Floating Hospital. A second day in a second port (the Bahamian Las Vegas, Freeport) imparts a healthy glow to the passengers for the homeward cruise. By now, the romances that are to be are under way, while the unmatched and the uninterested have found other outlets for their energies. A few eccentrics begin to make their presence known. One woman writes a note to the cruise director: "There is a group of men and women aboard ship," she begins, "who are using fictitious names--one is a chief of police, here with his mistress or possibly unknown wife not united in marriage by his church . . . These men I accuse of operating a white slave ring. I want them taken to task. I am my own boss." A wild-eyed Denver merchant corners Milgrim in a hallway and through clenched teeth mutters, "Don't think I don't know what's going on here. The filth, the filth." A legal secretary from Long Island expresses her distaste for Greek cuisine by insisting upon ham sandwiches and malted milks, and one cynic suggests that the ship is really a floating mental hospital, the stewards actually keepers, the passengers patients. They are doomed to sail forever.

A few have become cynical, a few have found alcohol their only compatible matchmate, a few have resigned themselves to no dates. One girl, an attractive Manhattan secretary, even packed her bags in Nassau, preferring to pay the plane fare rather than return on board.

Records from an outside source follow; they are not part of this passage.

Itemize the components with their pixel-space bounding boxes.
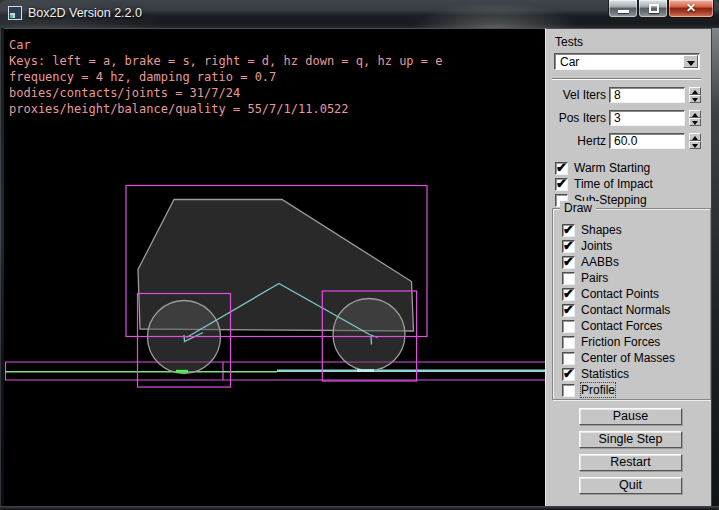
- arrow-up-icon: [692, 113, 698, 117]
- checkbox[interactable]: ✔: [562, 224, 575, 237]
- arrow-down-icon: [692, 144, 698, 148]
- checkbox-row[interactable]: ✔ AABBs: [562, 254, 675, 270]
- checkbox[interactable]: ✔: [562, 336, 575, 349]
- hud-line: bodies/contacts/joints = 31/7/24: [9, 85, 442, 101]
- spinner-value-field[interactable]: 3: [609, 110, 685, 126]
- checkbox-label: Contact Normals: [581, 303, 670, 317]
- tests-label: Tests: [555, 35, 583, 49]
- checkbox-row[interactable]: ✔ Time of Impact: [555, 176, 653, 192]
- checkbox[interactable]: ✔: [562, 384, 575, 397]
- separator: [552, 78, 701, 80]
- spinner-stepper[interactable]: [689, 87, 701, 103]
- minimize-button[interactable]: [608, 0, 638, 18]
- arrow-up-icon: [692, 136, 698, 140]
- simulation-viewport[interactable]: CarKeys: left = a, brake = s, right = d,…: [4, 28, 545, 506]
- checkmark-icon: ✔: [556, 160, 567, 175]
- tests-selected-value: Car: [560, 55, 579, 69]
- checkbox-row[interactable]: ✔ Friction Forces: [562, 334, 675, 350]
- control-panel: Tests Car Vel Iters 8 Pos Iters 3: [545, 28, 711, 506]
- checkbox-label: Contact Forces: [581, 319, 662, 333]
- checkbox-label: Pairs: [581, 271, 608, 285]
- checkbox-label: Contact Points: [581, 287, 659, 301]
- hud-text: CarKeys: left = a, brake = s, right = d,…: [9, 37, 442, 117]
- checkmark-icon: ✔: [563, 238, 574, 253]
- checkbox-label: AABBs: [581, 255, 619, 269]
- spinner-up-button[interactable]: [689, 110, 701, 118]
- maximize-button[interactable]: [638, 0, 668, 18]
- checkmark-icon: ✔: [563, 254, 574, 269]
- app-window: Box2D Version 2.2.0 ✕: [0, 0, 719, 510]
- checkbox-row[interactable]: ✔ Contact Forces: [562, 318, 675, 334]
- checkmark-icon: ✔: [563, 366, 574, 381]
- checkbox[interactable]: ✔: [562, 368, 575, 381]
- checkbox[interactable]: ✔: [562, 256, 575, 269]
- checkbox-row[interactable]: ✔ Joints: [562, 238, 675, 254]
- maximize-icon: [649, 4, 659, 13]
- checkbox-row[interactable]: ✔ Shapes: [562, 222, 675, 238]
- spinner-value-field[interactable]: 8: [609, 87, 685, 103]
- checkbox-label: Time of Impact: [574, 177, 653, 191]
- spinner-down-button[interactable]: [689, 118, 701, 126]
- arrow-down-icon: [692, 121, 698, 125]
- draw-groupbox: Draw ✔ Shapes ✔ Joints ✔ AABBs ✔ Pairs ✔: [552, 208, 711, 400]
- checkbox[interactable]: ✔: [562, 352, 575, 365]
- checkbox[interactable]: ✔: [562, 320, 575, 333]
- window-right-border: [711, 28, 719, 506]
- checkmark-icon: ✔: [563, 286, 574, 301]
- checkbox[interactable]: ✔: [562, 288, 575, 301]
- checkbox-row[interactable]: ✔ Profile: [562, 382, 675, 398]
- checkbox-row[interactable]: ✔ Contact Normals: [562, 302, 675, 318]
- action-button[interactable]: Quit: [579, 477, 682, 494]
- minimize-icon: [618, 10, 629, 13]
- spinner-down-button[interactable]: [689, 95, 701, 103]
- checkbox[interactable]: ✔: [562, 272, 575, 285]
- close-button[interactable]: ✕: [668, 0, 714, 18]
- checkbox-row[interactable]: ✔ Statistics: [562, 366, 675, 382]
- draw-group-label: Draw: [560, 201, 596, 215]
- checkbox-row[interactable]: ✔ Contact Points: [562, 286, 675, 302]
- checkmark-icon: ✔: [563, 302, 574, 317]
- spinner-stepper[interactable]: [689, 110, 701, 126]
- checkmark-icon: ✔: [556, 176, 567, 191]
- checkbox[interactable]: ✔: [562, 304, 575, 317]
- checkbox[interactable]: ✔: [555, 162, 568, 175]
- spinner-label: Hertz: [546, 134, 606, 148]
- arrow-down-icon: [692, 98, 698, 102]
- hud-line: proxies/height/balance/quality = 55/7/1/…: [9, 101, 442, 117]
- titlebar[interactable]: Box2D Version 2.2.0 ✕: [0, 0, 719, 28]
- spinner-label: Pos Iters: [546, 111, 606, 125]
- draw-checkboxes: ✔ Shapes ✔ Joints ✔ AABBs ✔ Pairs ✔ Cont…: [562, 222, 675, 398]
- arrow-up-icon: [692, 90, 698, 94]
- spinner-row: Pos Iters 3: [546, 110, 701, 126]
- spinner-down-button[interactable]: [689, 141, 701, 149]
- chevron-down-icon: [687, 61, 695, 66]
- hud-line: Car: [9, 37, 442, 53]
- action-button[interactable]: Pause: [579, 408, 682, 425]
- spinner-value-field[interactable]: 60.0: [609, 133, 685, 149]
- app-icon: [8, 6, 22, 20]
- spinner-label: Vel Iters: [546, 88, 606, 102]
- spinner-row: Vel Iters 8: [546, 87, 701, 103]
- checkmark-icon: ✔: [563, 222, 574, 237]
- spinner-stepper[interactable]: [689, 133, 701, 149]
- checkbox-row[interactable]: ✔ Pairs: [562, 270, 675, 286]
- checkbox-row[interactable]: ✔ Warm Starting: [555, 160, 653, 176]
- action-button[interactable]: Single Step: [579, 431, 682, 448]
- tests-dropdown[interactable]: Car: [554, 53, 700, 70]
- checkbox-label: Warm Starting: [574, 161, 650, 175]
- checkbox-label: Statistics: [581, 367, 629, 381]
- spinner-up-button[interactable]: [689, 133, 701, 141]
- checkbox-row[interactable]: ✔ Center of Masses: [562, 350, 675, 366]
- checkbox-label: Joints: [581, 239, 612, 253]
- action-button[interactable]: Restart: [579, 454, 682, 471]
- checkbox-label: Profile: [581, 383, 615, 397]
- checkbox-label: Center of Masses: [581, 351, 675, 365]
- action-buttons: PauseSingle StepRestartQuit: [579, 408, 682, 500]
- spinner-up-button[interactable]: [689, 87, 701, 95]
- window-title: Box2D Version 2.2.0: [28, 6, 142, 20]
- dropdown-button[interactable]: [683, 55, 698, 68]
- checkbox[interactable]: ✔: [562, 240, 575, 253]
- checkbox-label: Friction Forces: [581, 335, 660, 349]
- spinner-row: Hertz 60.0: [546, 133, 701, 149]
- checkbox[interactable]: ✔: [555, 178, 568, 191]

And yet there comes the realization that for most of the 340 women and 312 men who paid their money and took their chances, the trip has satisfied their expectations, if not their wildest hopes. Putting it in practical terms, Milgrim points out that "for most singles, a date with anyone is better than staying at home." More piously, he adds: "You bring some happiness to some people, the whole thing becomes worthwhile." At $10 a head for his computer service ashore, and a percentage of the gross receipts afloat, very worthwhile indeed.